## Explanation of Pot Limit

Both cash games and tournaments use three primary betting structures.

No Limit – Players can bet any amount at any given time even if it means betting larger than the current pot size. There is no cap on how many bets and raises can be made on a given street.

Pot limit – Players can bet up to pot size at any given time, but not larger. There is no cap on how many bets and raises can be made on a given street.

Fixed Limit – Players are forced to bet in fixed intervals using either a small bet sizing or a large bet sizing depending on the street. There is a maximum amount of raises legally allowed on each street, typically one bet and three subsequent raises.

Example of Pot Limit used in a sentence -> Although Omaha is most often played with a pot limit betting structure, it does sometimes appear with both a no limit and fixed limit betting structure.

## How to Use Pot Limit as Part of Your Poker Strategy

Since we don’t have the ability to overbet in pot limit games, ensuring we start building the pot with good hands on the earlier streets is important. If we fail to do this, our opponent will be able to effectively limit the size of the pot by just calling against our bets.

While it’s possible to ask the dealer to calculate a pot-sized raise for us, it’s useful to be able to do this ourselves. Although calculating a pot-sized raise is straightforward, the process needs to be learned since it might not be immediately intuitive.

Example – Calculating a Pot Sized Raise

On the flop there is \$100 in the middle. Our opponent bets \$50. What is the maximum legal raise size in a pot limit variant of poker?

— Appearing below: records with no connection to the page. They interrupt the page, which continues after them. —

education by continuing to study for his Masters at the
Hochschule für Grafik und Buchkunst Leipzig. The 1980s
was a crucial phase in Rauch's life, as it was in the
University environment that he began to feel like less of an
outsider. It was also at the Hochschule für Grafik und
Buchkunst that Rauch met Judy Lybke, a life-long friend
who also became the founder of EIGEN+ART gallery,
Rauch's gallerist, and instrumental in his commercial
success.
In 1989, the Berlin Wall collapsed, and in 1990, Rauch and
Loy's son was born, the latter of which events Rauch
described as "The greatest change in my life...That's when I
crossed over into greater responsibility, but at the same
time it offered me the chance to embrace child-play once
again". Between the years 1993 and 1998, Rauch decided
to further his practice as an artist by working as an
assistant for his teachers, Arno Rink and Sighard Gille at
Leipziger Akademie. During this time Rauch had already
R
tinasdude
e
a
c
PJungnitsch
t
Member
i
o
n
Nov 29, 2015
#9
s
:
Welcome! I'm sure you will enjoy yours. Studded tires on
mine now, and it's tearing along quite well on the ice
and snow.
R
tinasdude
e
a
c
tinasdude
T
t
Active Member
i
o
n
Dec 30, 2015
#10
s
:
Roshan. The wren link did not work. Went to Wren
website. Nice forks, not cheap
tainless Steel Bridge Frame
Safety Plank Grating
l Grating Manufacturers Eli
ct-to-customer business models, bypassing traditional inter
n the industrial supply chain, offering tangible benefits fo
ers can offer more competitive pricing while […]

On first glance it may appear as if there is \$150 in the middle, making the maximum allowable raise size an extra \$150 to a total of \$200. This is not how calculating a pot-size raise works however. We can test whether our maths is correct by looking at the price our opponent would get on a call if we were to raise the flop to \$200 (he should get exactly 2:1 or 33% on the call if our raise is truly pot-size).

Pot: \$100
Villain bets \$50
Hero raises to \$200

Villain needs to call \$150 into a total pot of \$500 (after the call). \$150/\$500 = 0.3 or 30% pot odds. Close, but not quite.

The trick is to imagine that we first make the call and then look at the size of the total pot. If we just call villain’s bet there would be \$200 in the middle – this is the amount we can raise. If we raise by an additional \$200 against villain’s \$50 then our total bet-size would be \$250. Let’s run the maths on this as a quick check:

Pot: \$100
Villain bets \$50
Hero raises to \$250

Villain would need to call \$200 into a total pot of \$600 (after the call). \$200/\$600 = 0.333 or 33.33 pot odds. This equates exactly to the 2:1 odds we would expect when facing a pot-sized raise.